大気中の二酸化炭素を吸収する最新技術
温室効果ガスである二酸化炭素の排出量削減に向けて
各国が様々な取り組みを行なっています。
一方で、Direct air capture (DAC)、つまり
大気中の二酸化炭素を吸収する研究も進められています。
最近、二酸化炭素の吸収に関する記事を見かけたので、紹介します。
Direct Air Capture: The Key To Reversing Climate Change
いくつかの企業が化学薬品を用いて、大気中の二酸化炭素を吸収する
DACプラントの建設を進めている。
ちなみに吸収した二酸化炭素は、法人顧客に販売する、
もしくは地中に埋める、といった対応が考えられている。
(二酸化炭素の利用に関する記事も後日紹介したいと思います)
例えば、Global thermostat社は低コストで大気中の二酸化炭素を吸収する
技術を開発し、特許を取得している。
既に商業化されており、炭素の利用や管理の手法を地球規模で変えてしまう
ポテンシャルを秘めている。
(例えば、石油の代替資源としての二酸化炭素の利用)
大気中の二酸化炭素濃度は、現在400ppmと過去300万年で最高に達している。
この大きな責任課題を、高付加価値な商品に変える力がある。
(海水の淡水化処理・生物肥料・食料・飲料・高分子や炭素繊維の生産・合成燃料・油石油回収増進など)

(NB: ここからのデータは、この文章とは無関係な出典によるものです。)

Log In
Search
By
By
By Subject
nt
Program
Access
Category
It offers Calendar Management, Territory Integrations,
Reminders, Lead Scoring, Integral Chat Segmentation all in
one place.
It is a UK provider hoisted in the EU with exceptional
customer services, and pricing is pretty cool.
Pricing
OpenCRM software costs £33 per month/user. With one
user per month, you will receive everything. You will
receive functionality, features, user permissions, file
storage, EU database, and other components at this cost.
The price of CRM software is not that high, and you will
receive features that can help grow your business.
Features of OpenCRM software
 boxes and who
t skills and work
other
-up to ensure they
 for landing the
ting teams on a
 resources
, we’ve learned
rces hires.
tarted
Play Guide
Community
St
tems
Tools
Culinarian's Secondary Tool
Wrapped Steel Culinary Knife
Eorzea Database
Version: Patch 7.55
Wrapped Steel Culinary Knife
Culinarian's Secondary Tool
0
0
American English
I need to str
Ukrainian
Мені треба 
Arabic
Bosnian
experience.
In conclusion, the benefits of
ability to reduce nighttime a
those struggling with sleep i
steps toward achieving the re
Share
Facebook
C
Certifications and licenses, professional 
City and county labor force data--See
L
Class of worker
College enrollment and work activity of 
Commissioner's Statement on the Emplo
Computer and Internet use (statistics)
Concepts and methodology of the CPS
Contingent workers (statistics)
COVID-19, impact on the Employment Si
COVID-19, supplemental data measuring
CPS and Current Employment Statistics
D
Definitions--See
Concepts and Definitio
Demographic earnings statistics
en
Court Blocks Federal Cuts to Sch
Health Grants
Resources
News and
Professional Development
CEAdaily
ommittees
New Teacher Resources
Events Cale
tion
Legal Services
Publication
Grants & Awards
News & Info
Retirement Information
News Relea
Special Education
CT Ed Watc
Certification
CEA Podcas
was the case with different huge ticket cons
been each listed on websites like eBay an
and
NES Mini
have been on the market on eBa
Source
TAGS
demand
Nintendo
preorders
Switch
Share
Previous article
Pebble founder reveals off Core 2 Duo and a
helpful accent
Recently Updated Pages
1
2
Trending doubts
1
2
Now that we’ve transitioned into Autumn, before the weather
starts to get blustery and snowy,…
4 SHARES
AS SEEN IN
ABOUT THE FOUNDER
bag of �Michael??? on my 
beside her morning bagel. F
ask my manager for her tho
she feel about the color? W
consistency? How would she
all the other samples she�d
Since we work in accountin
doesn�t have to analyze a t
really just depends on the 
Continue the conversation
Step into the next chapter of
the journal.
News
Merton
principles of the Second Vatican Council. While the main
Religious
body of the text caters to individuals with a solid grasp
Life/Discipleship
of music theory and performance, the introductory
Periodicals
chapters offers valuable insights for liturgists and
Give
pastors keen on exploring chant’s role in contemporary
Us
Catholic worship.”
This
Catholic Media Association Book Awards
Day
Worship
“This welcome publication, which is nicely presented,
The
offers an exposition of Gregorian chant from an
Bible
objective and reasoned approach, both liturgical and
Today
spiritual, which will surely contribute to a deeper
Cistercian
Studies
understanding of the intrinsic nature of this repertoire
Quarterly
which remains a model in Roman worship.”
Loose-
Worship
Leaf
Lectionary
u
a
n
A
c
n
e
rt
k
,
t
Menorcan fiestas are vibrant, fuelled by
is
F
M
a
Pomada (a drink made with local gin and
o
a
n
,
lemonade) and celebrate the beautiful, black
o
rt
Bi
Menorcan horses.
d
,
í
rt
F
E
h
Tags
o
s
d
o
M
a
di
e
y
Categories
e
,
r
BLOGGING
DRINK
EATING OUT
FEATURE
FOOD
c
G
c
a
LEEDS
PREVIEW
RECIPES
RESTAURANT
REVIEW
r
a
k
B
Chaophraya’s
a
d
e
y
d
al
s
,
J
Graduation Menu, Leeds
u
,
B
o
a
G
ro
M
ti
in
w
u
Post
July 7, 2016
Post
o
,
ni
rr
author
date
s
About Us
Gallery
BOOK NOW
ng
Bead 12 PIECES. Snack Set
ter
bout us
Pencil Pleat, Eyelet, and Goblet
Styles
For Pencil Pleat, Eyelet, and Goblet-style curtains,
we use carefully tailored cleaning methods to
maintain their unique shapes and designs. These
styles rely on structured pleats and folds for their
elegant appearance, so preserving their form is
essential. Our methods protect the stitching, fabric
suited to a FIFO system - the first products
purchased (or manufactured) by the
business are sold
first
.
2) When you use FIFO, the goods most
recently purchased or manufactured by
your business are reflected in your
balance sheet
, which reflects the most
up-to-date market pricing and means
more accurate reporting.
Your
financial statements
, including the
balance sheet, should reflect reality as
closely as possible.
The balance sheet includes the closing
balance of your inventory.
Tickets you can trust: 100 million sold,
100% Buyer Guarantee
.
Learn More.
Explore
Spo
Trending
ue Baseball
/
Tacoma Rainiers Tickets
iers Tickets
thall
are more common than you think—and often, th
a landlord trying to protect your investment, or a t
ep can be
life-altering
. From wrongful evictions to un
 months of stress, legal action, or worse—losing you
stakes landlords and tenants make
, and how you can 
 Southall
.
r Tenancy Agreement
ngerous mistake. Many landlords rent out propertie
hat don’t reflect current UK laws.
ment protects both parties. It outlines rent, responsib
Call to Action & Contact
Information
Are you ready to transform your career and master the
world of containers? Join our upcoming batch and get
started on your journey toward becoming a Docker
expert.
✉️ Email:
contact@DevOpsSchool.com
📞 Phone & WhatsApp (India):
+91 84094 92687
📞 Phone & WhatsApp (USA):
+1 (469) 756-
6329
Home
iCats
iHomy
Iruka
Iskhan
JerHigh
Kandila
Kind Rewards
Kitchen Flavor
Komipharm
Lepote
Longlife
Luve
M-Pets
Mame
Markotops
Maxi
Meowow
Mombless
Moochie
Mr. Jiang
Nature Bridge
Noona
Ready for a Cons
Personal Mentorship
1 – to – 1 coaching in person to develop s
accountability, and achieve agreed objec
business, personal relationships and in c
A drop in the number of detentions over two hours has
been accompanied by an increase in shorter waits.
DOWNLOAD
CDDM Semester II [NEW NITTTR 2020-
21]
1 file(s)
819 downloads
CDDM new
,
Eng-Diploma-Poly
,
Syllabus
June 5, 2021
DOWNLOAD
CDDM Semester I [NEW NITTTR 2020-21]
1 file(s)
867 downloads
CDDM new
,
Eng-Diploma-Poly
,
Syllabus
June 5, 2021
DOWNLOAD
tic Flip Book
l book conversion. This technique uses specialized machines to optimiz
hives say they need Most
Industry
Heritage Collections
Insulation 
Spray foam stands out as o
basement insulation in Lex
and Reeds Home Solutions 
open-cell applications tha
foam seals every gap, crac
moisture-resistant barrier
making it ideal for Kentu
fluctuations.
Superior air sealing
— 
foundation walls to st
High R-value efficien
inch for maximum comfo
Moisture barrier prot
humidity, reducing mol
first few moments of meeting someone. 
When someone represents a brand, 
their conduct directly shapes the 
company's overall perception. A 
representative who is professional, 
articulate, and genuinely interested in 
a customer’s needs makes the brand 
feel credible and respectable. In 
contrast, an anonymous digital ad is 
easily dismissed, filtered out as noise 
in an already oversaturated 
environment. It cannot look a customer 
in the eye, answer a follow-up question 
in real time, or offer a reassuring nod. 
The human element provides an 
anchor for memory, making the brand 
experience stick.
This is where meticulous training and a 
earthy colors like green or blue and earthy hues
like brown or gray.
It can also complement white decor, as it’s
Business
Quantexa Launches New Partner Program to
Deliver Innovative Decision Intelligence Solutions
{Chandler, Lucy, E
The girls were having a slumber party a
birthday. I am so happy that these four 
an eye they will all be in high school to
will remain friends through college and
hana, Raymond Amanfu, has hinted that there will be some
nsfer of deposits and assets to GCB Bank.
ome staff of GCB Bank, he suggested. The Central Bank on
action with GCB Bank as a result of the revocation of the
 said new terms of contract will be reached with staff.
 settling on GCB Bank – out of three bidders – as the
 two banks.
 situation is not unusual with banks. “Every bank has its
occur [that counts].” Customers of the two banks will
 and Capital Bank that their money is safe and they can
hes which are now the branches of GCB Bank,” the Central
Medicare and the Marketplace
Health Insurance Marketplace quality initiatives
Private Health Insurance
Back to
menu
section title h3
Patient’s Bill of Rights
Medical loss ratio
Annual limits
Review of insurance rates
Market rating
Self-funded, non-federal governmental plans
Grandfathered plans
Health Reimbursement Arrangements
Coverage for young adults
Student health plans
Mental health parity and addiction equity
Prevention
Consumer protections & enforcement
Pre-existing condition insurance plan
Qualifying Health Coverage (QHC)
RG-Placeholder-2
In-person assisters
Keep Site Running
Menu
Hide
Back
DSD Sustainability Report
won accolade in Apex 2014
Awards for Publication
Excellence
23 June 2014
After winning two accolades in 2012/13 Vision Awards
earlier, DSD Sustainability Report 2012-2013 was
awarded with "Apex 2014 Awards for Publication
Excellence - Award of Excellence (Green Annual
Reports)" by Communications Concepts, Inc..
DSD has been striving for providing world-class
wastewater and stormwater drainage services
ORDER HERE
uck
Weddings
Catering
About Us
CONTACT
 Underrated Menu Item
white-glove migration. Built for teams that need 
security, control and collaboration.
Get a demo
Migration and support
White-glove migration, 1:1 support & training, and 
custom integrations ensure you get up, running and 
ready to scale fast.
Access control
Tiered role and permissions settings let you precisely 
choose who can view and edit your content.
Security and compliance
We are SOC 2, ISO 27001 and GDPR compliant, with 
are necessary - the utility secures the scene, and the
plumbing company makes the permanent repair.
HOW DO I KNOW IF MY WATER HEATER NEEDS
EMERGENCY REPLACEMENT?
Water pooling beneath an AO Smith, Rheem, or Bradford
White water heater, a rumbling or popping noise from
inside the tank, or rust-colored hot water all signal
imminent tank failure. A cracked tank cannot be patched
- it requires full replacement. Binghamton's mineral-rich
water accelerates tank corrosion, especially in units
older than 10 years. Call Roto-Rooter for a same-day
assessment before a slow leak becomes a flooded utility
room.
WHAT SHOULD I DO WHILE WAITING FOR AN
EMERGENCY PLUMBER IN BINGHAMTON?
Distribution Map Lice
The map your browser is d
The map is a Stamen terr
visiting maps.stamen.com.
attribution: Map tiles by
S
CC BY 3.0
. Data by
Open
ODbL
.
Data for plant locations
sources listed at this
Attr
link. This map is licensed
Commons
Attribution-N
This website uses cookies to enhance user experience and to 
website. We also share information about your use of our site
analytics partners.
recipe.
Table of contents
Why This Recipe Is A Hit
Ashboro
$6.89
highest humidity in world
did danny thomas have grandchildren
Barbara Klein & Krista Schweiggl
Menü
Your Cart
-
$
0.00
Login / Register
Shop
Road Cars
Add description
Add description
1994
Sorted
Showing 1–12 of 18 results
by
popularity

マッキンゼー社の試算では、二酸化炭素のマーケットは急速に拡大し、
年間1.1兆円のペースで増える見込みだ。
GT社の技術では、大気中の二酸化炭素(濃度400ppm)だけでなく、
煙突や工場から排出されるガス(濃度5~7%以上)を吸着できる。
2019年現在、アメリカで61の特許、世界152カ国で特許を有している。
ガスの吸着および、二酸化炭素の選択的(~99%)な脱着に関する技術である。
具体的には、空気もしくはガスの混合物を、
ハニカム状の巨大な装置の中に送り込む。
この装置には吸着剤(アミンベースの化学薬品)が含まれ、
ガス中に含まれる二酸化炭素を吸着する。
さらに、廃棄物を熱源に生成した蒸気を用いて、
吸着した二酸化炭素を脱着させることで、高純度の二酸化炭素が回収できる。
純度は既に99%に達するが、この二酸化炭素は常圧で回収されるため、
高圧条件下にすることでさらに純度を高め、食料品等へも利用可能である。
さらに、このプラントは熱と送風さえ提供できればどこでも設置可能である。
従来の技術では、大気中の二酸化炭素濃度は薄すぎるため、
煙突や工場の排ガスなど、高濃度条件下でしか適用できなかった。
しかし、GTのプラントは低濃度でも吸着可能であり、将来の商業化が期待される。
他にも、去年のBBCの記事ですが、
Key 'step forward' in cutting cost of removing CO2 from air
もあります。
カナダのCarbon Engineering社が、
空気中の二酸化炭素を1トン当たり$100で回収できる、と発表している。
従来の研究では、$600かかると試算されていたが、大幅にコスト削減できた。
スケールアップに向けて取り組んでいるとのこと。
特に再生可能エネルギーから生成した水素と組み合わせることで、
液体燃料を創出することが最終目的だそうです。
まぁ本記事では触れられていませんが、
その水素の生成が難しいというか、コストの削減が大きな課題ですね。
素人の立場なので詳しいことはわかっておりませんが、
これだけ高純度の二酸化炭素をある程度の低コストで生成(精製)できれば、
様々な産業に利用できると思います。
二酸化炭素の吸着技術は大変興味深く、
可能性が大きな分野だと思いますし、
更なる飛躍に期待ですね。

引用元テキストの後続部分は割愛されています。